By leveraging this class of tool, it is possible to create a solution that is managed and maintained within the process analytics team or perhaps in the mid-office. This eliminates the risk and expense of a large-scale IT implementation but does so without sacrificing the ability to convert these analytics into standing operational controls and while maintaining transparency and audit capabilities.
Illuminating Profits and Reducing Risks
It is easy to ignore solutions from other industries when attempting to expand the analytic capability for energy trading. Indeed, both heads of trading and IT management often raise objections to such an approach, believing that trading is unique or too mathematically complex to find guidance in other industries, or that only companies steeped in trading and risk management expertise can possibly provide solutions in a timely, cost-effective manner.
However, these objections do not stand up to investigation. In telecommunications, these solutions are already in use, having been proven in maximizing revenue for billion-dollar industries and working with millions of records across multiple systems. Simply put, experience in other verticals has shown that complex analytics can be implemented quickly and efficiently by leveraging solid technology and proven best practices and expertise in process, logic, and data.
In order to successfully adapt solutions from other vertical industries to energy trading, organizations should take an approach based on quick timelines and minimal risk. Big-bang solutions should be avoided; more attention should be focused on small systems that address core parts of the risk-reporting process such as the integration of generation data, analytics, etc.

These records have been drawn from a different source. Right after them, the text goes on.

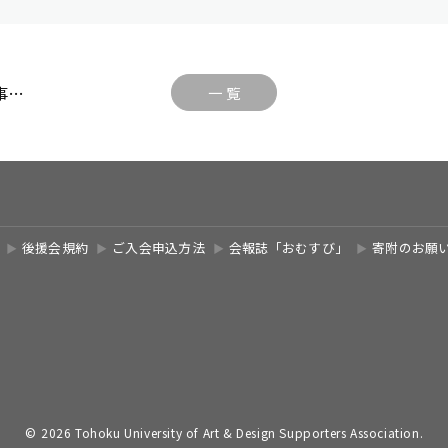
事…
一 覧
後援会規約
ご入会申込方法
会報誌「おむすび」
寄附のお願
©
2026 Tohoku University of Art & Design Supporters Association.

Companies should begin by working with proofs of concept as a way to confirm a technology’s ability to perform a function and through proofs of value to test logic, data, and analytics. By keeping initial timelines and investments short, organizations will maintain more flexibility to mix and match technologies and avoid becoming trapped in a substandard solution due to large investments of time and money.

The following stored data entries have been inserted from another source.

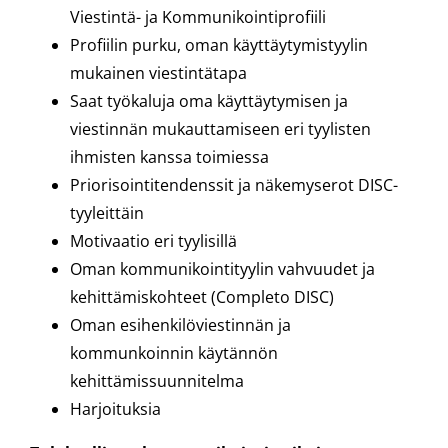
Viestintä- ja Kommunikointiprofiili
Profiilin purku, oman käyttäytymistyylin
mukainen viestintätapa
Saat työkaluja oma käyttäytymisen ja
viestinnän mukauttamiseen eri tyylisten
ihmisten kanssa toimiessa
Priorisointitendenssit ja näkemyserot DISC-
tyyleittäin
Motivaatio eri tyylisillä
Oman kommunikointityylin vahvuudet ja
kehittämiskohteet (Completo DISC)
Oman esihenkilöviestinnän ja
kommunkoinnin käytännön
kehittämissuunnitelma
Harjoituksia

Finally, along with these new tools, existing trading and risk management technologies also have a role to play. When investigating technologies, organizations should pay attention to the ease with which new technologies can be integrated into existing architectures and data models. Even the most simple, elegant tool can result in a blown budget due to integration costs.

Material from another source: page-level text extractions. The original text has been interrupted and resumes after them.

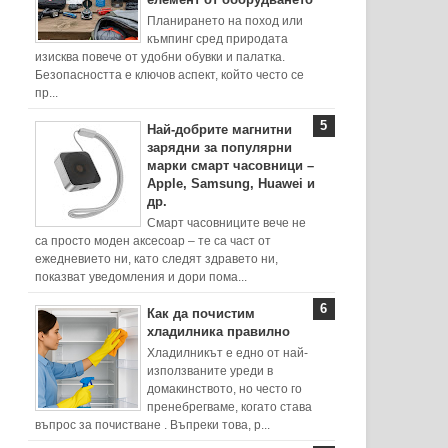
Планирането на поход или
къмпинг сред природата
изисква повече от удобни обувки и палатка.
Безопасността е ключов аспект, който често се
пр...
Най-добрите магнитни
зарядни за популярни
марки смарт часовници –
Apple, Samsung, Huawei и
др.
Смарт часовниците вече не
са просто моден аксесоар – те са част от
ежедневието ни, като следят здравето ни,
показват уведомления и дори пома...
Как да почистим
хладилника правилно
Хладилникът е едно от най-
използваните уреди в
домакинството, но често го
пренебрегваме, когато става
въпрос за почистване . Въпреки това, р...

Market, industry, and organizational pressure all suggest that organizations that successfully improve the accuracy and timeliness of their risk reporting stand to benefit from improved margin, reduced controls, and the ability to more quickly move in the market. New tools from outside the traditional trading or utilities space can provide the needed functionality to quickly and cost-effectively create this expanded analytic capability for any trading desk. With a little technological planning, the future will be very bright not only in terms of profits but also in lowered risk.
—Edward Cuoco is the director of utilities and energy markets and Victor Milligan is chief strategy and marketing officer at Martin Dawes Analytics, a process analytics software provider.